____ DATASET EXCERPTS

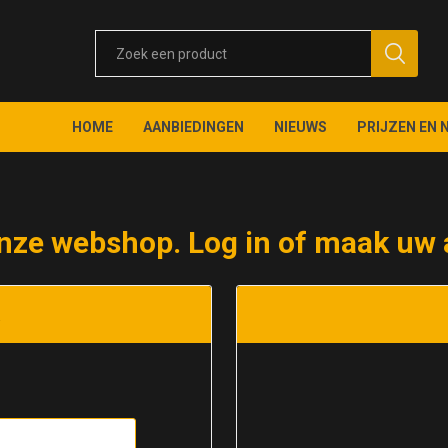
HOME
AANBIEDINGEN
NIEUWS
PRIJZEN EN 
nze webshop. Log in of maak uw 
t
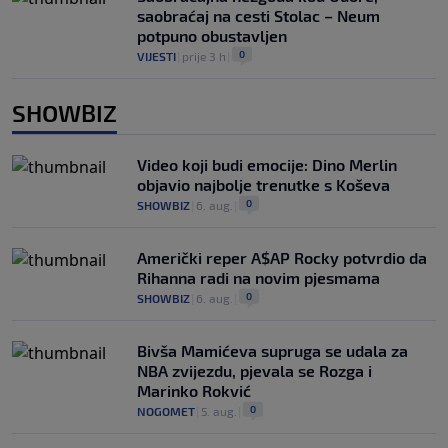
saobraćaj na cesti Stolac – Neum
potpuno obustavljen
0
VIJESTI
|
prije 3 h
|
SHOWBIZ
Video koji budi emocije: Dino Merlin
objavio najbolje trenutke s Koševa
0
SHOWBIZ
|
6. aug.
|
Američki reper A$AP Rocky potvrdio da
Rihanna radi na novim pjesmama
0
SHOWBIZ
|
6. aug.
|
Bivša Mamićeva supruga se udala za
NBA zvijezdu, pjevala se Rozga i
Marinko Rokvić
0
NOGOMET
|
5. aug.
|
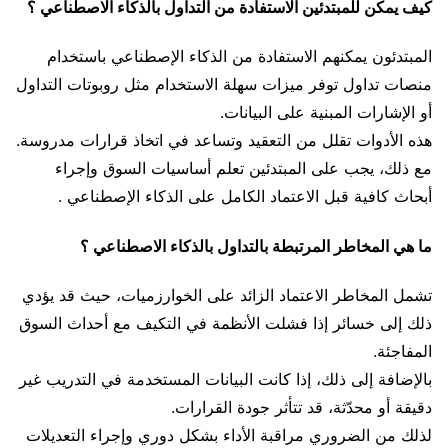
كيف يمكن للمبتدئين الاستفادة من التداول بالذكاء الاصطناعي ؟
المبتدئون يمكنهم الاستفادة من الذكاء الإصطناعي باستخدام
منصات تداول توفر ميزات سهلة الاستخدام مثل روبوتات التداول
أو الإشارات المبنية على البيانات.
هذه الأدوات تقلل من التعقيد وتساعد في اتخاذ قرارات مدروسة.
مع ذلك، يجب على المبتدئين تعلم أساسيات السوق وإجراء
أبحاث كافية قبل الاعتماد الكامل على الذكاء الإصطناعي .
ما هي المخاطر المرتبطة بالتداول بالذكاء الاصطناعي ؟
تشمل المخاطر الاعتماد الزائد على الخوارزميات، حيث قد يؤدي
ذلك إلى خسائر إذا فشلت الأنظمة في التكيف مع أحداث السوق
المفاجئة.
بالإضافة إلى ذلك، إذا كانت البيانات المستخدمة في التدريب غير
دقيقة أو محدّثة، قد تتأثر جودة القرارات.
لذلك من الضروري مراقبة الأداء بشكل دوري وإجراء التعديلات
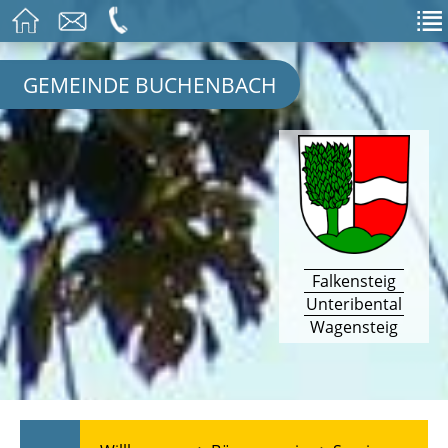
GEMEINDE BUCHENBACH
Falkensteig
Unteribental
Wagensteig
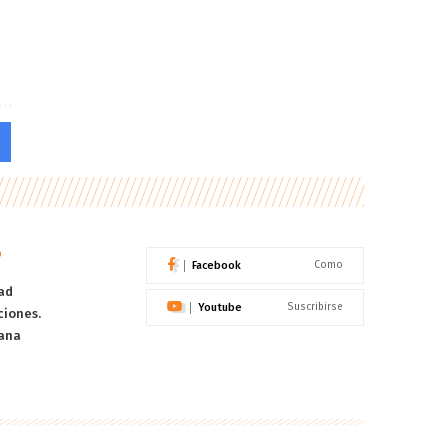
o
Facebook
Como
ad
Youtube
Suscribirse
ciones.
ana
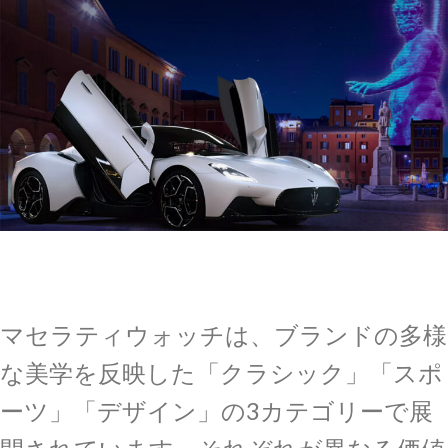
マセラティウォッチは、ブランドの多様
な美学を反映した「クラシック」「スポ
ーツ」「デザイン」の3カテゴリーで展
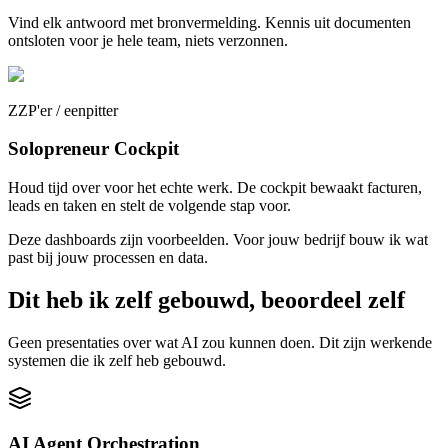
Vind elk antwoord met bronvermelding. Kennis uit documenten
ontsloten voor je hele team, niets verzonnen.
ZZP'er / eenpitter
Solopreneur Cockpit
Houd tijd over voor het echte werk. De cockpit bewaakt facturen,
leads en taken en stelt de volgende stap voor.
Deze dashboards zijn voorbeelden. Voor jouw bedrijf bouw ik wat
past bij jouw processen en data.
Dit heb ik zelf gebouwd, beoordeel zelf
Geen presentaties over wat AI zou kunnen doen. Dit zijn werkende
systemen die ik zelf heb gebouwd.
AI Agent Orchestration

________

# PROBLEM TO WORK ON
Pictures are to be left out; the rest of the listing should be printed exactly.

# RESULT
HOME
AANBIEDINGEN
NIEUWS
PRIJZEN EN 
nze webshop. Log in of maak uw 
t
saobraćaj na cesti Stolac – Neum
potpuno obustavljen
0
VIJESTI
|
prije 3 h
|
SHOWBIZ
Video koji budi emocije: Dino Merlin
objavio najbolje trenutke s Koševa
0
SHOWBIZ
|
6. aug.
|
Američki reper A$AP Rocky potvrdio da
Rihanna radi na novim pjesmama
0
SHOWBIZ
|
6. aug.
|
Bivša Mamićeva supruga se udala za
NBA zvijezdu, pjevala se Rozga i
Marinko Rokvić
0
NOGOMET
|
5. aug.
|
كيف يمكن للمبتدئين الاستفادة من التداول بالذكاء الاصطناعي ؟
المبتدئون يمكنهم الاستفادة من الذكاء الإصطناعي باستخدام
منصات تداول توفر ميزات سهلة الاستخدام مثل روبوتات التداول
أو الإشارات المبنية على البيانات.
هذه الأدوات تقلل من التعقيد وتساعد في اتخاذ قرارات مدروسة.
مع ذلك، يجب على المبتدئين تعلم أساسيات السوق وإجراء
أبحاث كافية قبل الاعتماد الكامل على الذكاء الإصطناعي .
ما هي المخاطر المرتبطة بالتداول بالذكاء الاصطناعي ؟
تشمل المخاطر الاعتماد الزائد على الخوارزميات، حيث قد يؤدي
ذلك إلى خسائر إذا فشلت الأنظمة في التكيف مع أحداث السوق
المفاجئة.
بالإضافة إلى ذلك، إذا كانت البيانات المستخدمة في التدريب غير
دقيقة أو محدّثة، قد تتأثر جودة القرارات.
لذلك من الضروري مراقبة الأداء بشكل دوري وإجراء التعديلات
GEMEINDE BUCHENBACH
Falkensteig
Unteribental
Wagensteig
o
Facebook
Como
ad
Youtube
Suscribirse
ciones.
ana
マセラティウォッチは、ブランドの多様
な美学を反映した「クラシック」「スポ
ーツ」「デザイン」の3カテゴリーで展
Vind elk antwoord met bronvermelding. Kennis uit documenten
ontsloten voor je hele team, niets verzonnen.
ZZP'er / eenpitter
Solopreneur Cockpit
Houd tijd over voor het echte werk. De cockpit bewaakt facturen,
leads en taken en stelt de volgende stap voor.
Deze dashboards zijn voorbeelden. Voor jouw bedrijf bouw ik wat
past bij jouw processen en data.
Dit heb ik zelf gebouwd, beoordeel zelf
Geen presentaties over wat AI zou kunnen doen. Dit zijn werkende
systemen die ik zelf heb gebouwd.
AI Agent Orchestration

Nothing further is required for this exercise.